▶ _Exercise details_
Without including any picture, copy the entries that follow word for word.

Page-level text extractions
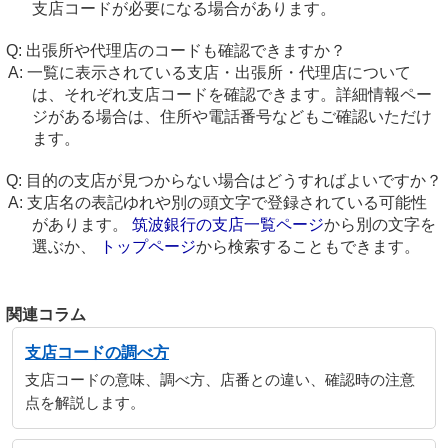
支店コードが必要になる場合があります。
出張所や代理店のコードも確認できますか？
一覧に表示されている支店・出張所・代理店について
は、それぞれ支店コードを確認できます。詳細情報ペー
ジがある場合は、住所や電話番号などもご確認いただけ
ます。
目的の支店が見つからない場合はどうすればよいですか？
支店名の表記ゆれや別の頭文字で登録されている可能性
があります。
筑波銀行の支店一覧ページ
から別の文字を
選ぶか、
トップページ
から検索することもできます。
関連コラム
支店コードの調べ方
支店コードの意味、調べ方、店番との違い、確認時の注意
点を解説します。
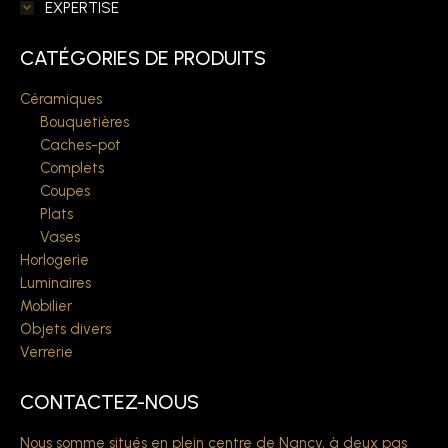
EXPERTISE
CATÉGORIES DE PRODUITS
Céramiques
Bouquetières
Caches-pot
Complets
Coupes
Plats
Vases
Horlogerie
Luminaires
Mobilier
Objets divers
Verrerie
CONTACTEZ-NOUS
Nous somme situés en plein centre de Nancy, à deux pas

▶ _Result of the task_
支店コードが必要になる場合があります。
出張所や代理店のコードも確認できますか？
一覧に表示されている支店・出張所・代理店について
は、それぞれ支店コードを確認できます。詳細情報ペー
ジがある場合は、住所や電話番号などもご確認いただけ
ます。
目的の支店が見つからない場合はどうすればよいですか？
支店名の表記ゆれや別の頭文字で登録されている可能性
があります。
筑波銀行の支店一覧ページ
から別の文字を
選ぶか、
トップページ
から検索することもできます。
関連コラム
支店コードの調べ方
支店コードの意味、調べ方、店番との違い、確認時の注意
点を解説します。
EXPERTISE
CATÉGORIES DE PRODUITS
Céramiques
Bouquetières
Caches-pot
Complets
Coupes
Plats
Vases
Horlogerie
Luminaires
Mobilier
Objets divers
Verrerie
CONTACTEZ-NOUS
Nous somme situés en plein centre de Nancy, à deux pas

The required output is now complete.